UglyToad / PdfPig

Read and extract text and other content from PDFs in C# (port of PDFBox)
https://github.com/UglyToad/PdfPig/wiki
Apache License 2.0
1.65k stars 232 forks source link

When a get textblock from a PDF vary depending on the operating system #840

Open fpisarello-dawa opened 3 months ago

fpisarello-dawa commented 3 months ago

Hi, i have some problem when i get TextArea from this code:

When i run this script in Windows 10 Platform - LinqPad:

using (var document = PdfDocument.Open(FACTURA_AFIP.pdf))
{
for (var i = 1; i <= document.NumberOfPages; i += 4)
{
    // For PDF coordinates the y-axis runs from the bottom of the page up
    var bottomLeft = new PdfPoint(479, 149);
    var topRight = new PdfPoint(559, 159);
    var square = new PdfRectangle(bottomLeft, topRight);
    var page = document.GetPage(i);
    var letters = page.Letters.Where(x => square.IntersectsWith(x.GlyphRectangle)).ToList();

    var wordsInRegion = DefaultWordExtractor.Instance.GetWords(letters);
    var textInRegion = string.Join(" ", wordsInRegion.Select(x => x.Text).ToList());

    textInRegion.Dump();

}
}

Result: 72515176735833

but the same Script in Linux Ubuntu 20.04 - dotnet-script: N°: 72515176735833

Why do Windows and Linux show different results?

Upload the PDF file form more detail. FACTURA_AFIP.pdf

BobLd commented 3 months ago

@fpisarello-dawa I'm guessing this comes from different default fonts being used on different operating systems. I'd expect the fonts in your documents are not embedded, and PdfPig uses the OS ones to get the bounding boxes. These will differ by OS.

@EliotJones this is not the first time we have this kind of question. I think we should try to ship default fonts like other pdf readers do, so that pdfpig always use the sames ones.

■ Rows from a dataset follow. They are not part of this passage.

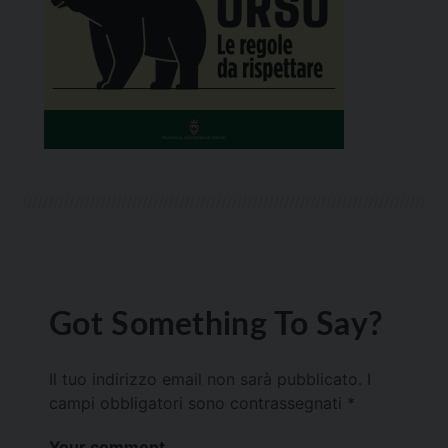
Got Something To Say?
Il tuo indirizzo email non sarà pubblicato.
I
campi obbligatori sono contrassegnati
*
Your comment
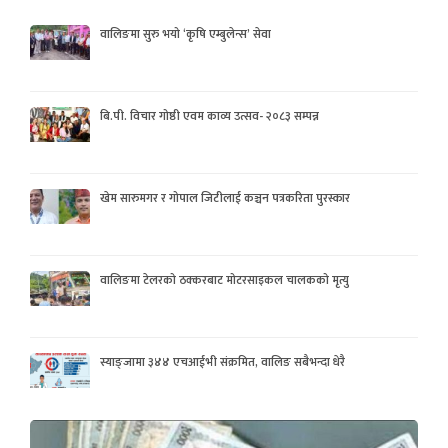
वालिङमा सुरु भयो ‘कृषि एम्बुलेन्स’ सेवा
बि.पी. विचार गोष्ठी एवम काव्य उत्सव- २०८३ सम्पन्न
खेम सारुमगर र गोपाल जिटीलाई कञ्चन पत्रकरिता पुरस्कार
वालिङमा टेलरको ठक्करबाट मोटरसाइकल चालकको मृत्यु
स्याङ्जामा ३४४ एचआईभी संक्रमित, वालिङ सबैभन्दा धेरै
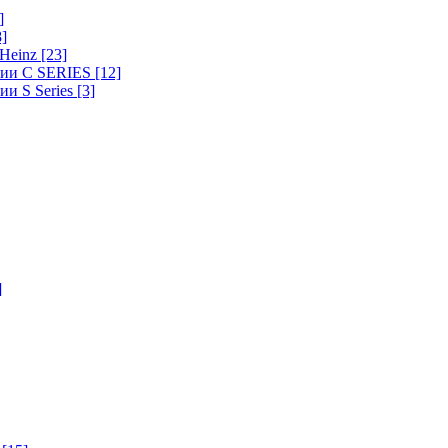
]
8]
-Heinz
[23]
ерии C SERIES
[12]
ии S Series
[3]
]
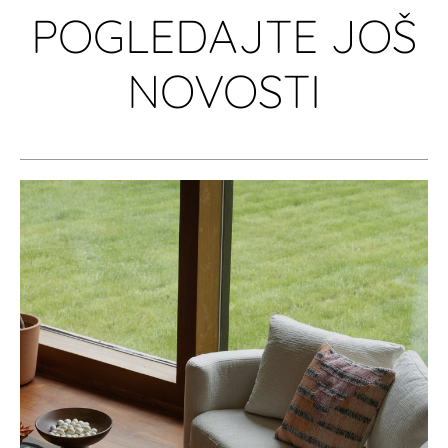
POGLEDAJTE JOŠ
NOVOSTI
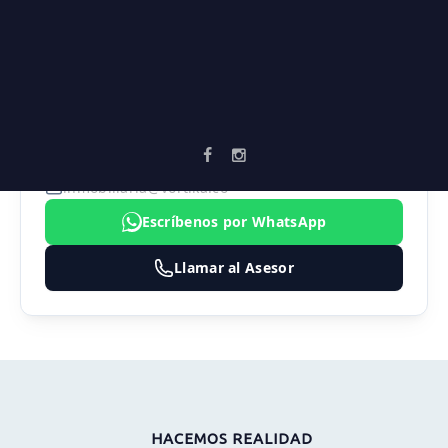
Zonas verdes
AGENTE ASIGNADO
SEBASTIAN MARULANDA
3183474324
inmobiliaria@vortika.co
Escríbenos por WhatsApp
Llamar al Asesor
HACEMOS REALIDAD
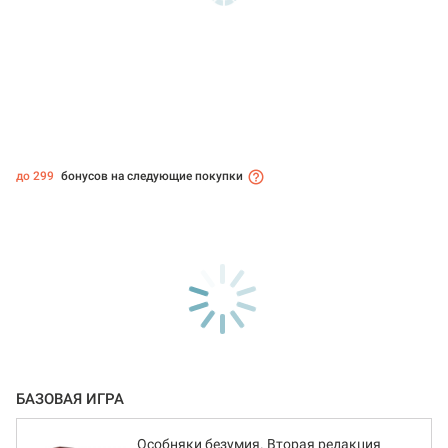
до 299
бонусов на следующие покупки
БАЗОВАЯ ИГРА
Особняки безумия. Вторая редакция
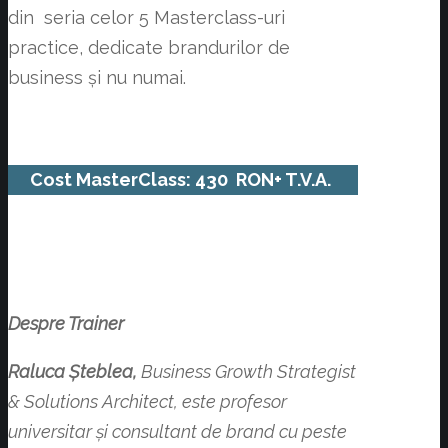
din seria celor 5 Masterclass-uri
practice, dedicate brandurilor de
business și nu numai.
Cost MasterClass: 430 RON+ T.V.A.
Despre Trainer
Raluca Șteblea,
Business Growth Strategist
& Solutions Architect, este profesor
universitar și consultant de brand cu peste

Doing so will also make easier to write units tests across different OS, as people will expect consistency across. Let me know what you think

Also see https://askubuntu.com/questions/599915/what-is-the-closest-font-to-helvetica-available-on-ubuntu

And https://stackoverflow.com/questions/6383511/font-metrics-for-the-base-14-fonts-in-the-pdf-specification#6506818

EliotJones commented 3 months ago

@BobLd it's a reasonable suggestion, I'm just not sure what the licensing situation for that looks like. I'd expect you need some kind of payment to redistribute most fonts from foundries.

BobLd commented 3 months ago

@EliotJones you nailed the main issue with fonts... I'll revert back with fonts that have a compatible license with the project. Let's see then what's doable

BobLd commented 3 months ago

Looking at the table below, we have open source equivalents (table from https://wiki.archlinux.org/title/Metric-compatible_fonts) image

Liberation fonts are available under SIL OPEN FONT LICENSE Version 1.1, which is from what I understand as open source as you can get for a font, see here https://github.com/liberationfonts/liberation-fonts/tree/main/src

Using Liberation fonts, we cover 12 out of the 14 Base fonts (we are missing Symbol and ZapfDingbats) - I'll look into the rest (also, they are already referenced in the SystemFontFinder class)

BobLd commented 3 months ago

Symbol font: https://github.com/powerline/fonts/tree/master/SymbolNeu (Apache License, Version 2.0)

fpisarello-dawa commented 2 months ago

@BobLd thank for response. I installed font into Linux server (Helvetica) and i had the same behavior. I need to install another font into a server to make the same response?